The wiring space 49 is therefore easily formed between the connector receiving portion
42 and the cluster block 45.
[0037] The above described embodiment may be modified as follows.
[0038] When the interlock wire 60 is fitted in the groove 47 of the cluster block 45, an
adhesive tape 70, which serves as a fixing member, may be wrapped around the entire
circumference of the cluster block 45 as shown in Fig. 4 to fix the interlock wire
60 to the cluster block 45. This configuration prevents the interlock wire 60 from
being displaced when the hybrid automobile mounting the motor-driven compressor 10
vibrates, for example, during driving. Alternatively, the interlock wire 60 may be
fixed to the connector receiving portion 42 by bonding the adhesive tape 70, which
serves as a fixing member, to the entire inner circumference of the connector receiving
portion 42 in a state where the interlock wire 60 is fitted in the groove 48 of the
connector receiving portion 42.
[0039] As shown in Figs. 5A and 5B, a groove 80, which serves as a recess, may be formed
only on the upper wall 46a of the cluster block 45. The groove 80 extends linearly
from the open end to the end wall of the cluster block 45 and arcuately curved from
a point on the upper wall 46a to face the open end of the cluster block 45. The groove
80 then extends linearly to the open end. A groove 81, which serves as a recess and
has the same shape as the groove 80, is formed in a part of the connector receiving
portion 42 that faces the groove 80. The grooves 80, 81 form a wiring space 90. Although
the groove 80 is formed only in the outer surface of the upper wall 46a of the cluster
block 45, a groove, which serves as a recess, may be formed only in the outer surface
of the lower wall 46b of the cluster block 45. In this case, a groove, which serves
as a recess, is formed in a part of the connector receiving portion 42 that corresponds
to the groove in the lower wall 46b of the cluster block 45, and these grooves form
a wiring space.
[0040] Either the groove 48 in the connector receiving portion 42 or the groove 47 in the
cluster block 45 may be omitted.
[0041] The first, second, and third groove sections 47a, 47b, 47c are formed by inwardly
and arcuately recessing the cluster block 45. However, the shape of the first to third
groove sections 47a to 47c is not particularly limited to an arcuate shape.

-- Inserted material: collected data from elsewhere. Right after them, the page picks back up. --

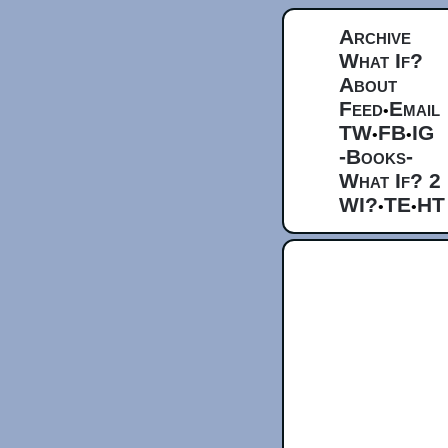
Archive
What If?
About
Feed
Email
•
TW
FB
IG
•
•
-Books-
What If? 2
WI?
TE
HT
•
•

[0042] The fourth, fifth, and sixth groove sections 48a, 48b, and 48c are formed by outwardly
and arcuately recessing the second extended portion 42b. However, the shape of the
fourth to sixth groove sections 48a to 48c is not particularly limited to an arcuate
shape.
[0043] The electrical wire is not limited to the interlock wire 60, but may be, for example,
a communication harness for electrically connecting the air conditioner ECU and the
motor drive circuit 30 to each other. In this case, the communication harness is routed
from the external power source 40 to pass through the wiring space formed between
the connector receiving portion 42 and the cluster block 45 and reach the motor drive
circuit 30.
[0044] The connector receiving portion 42 is tubular and has a rectangular cross-section.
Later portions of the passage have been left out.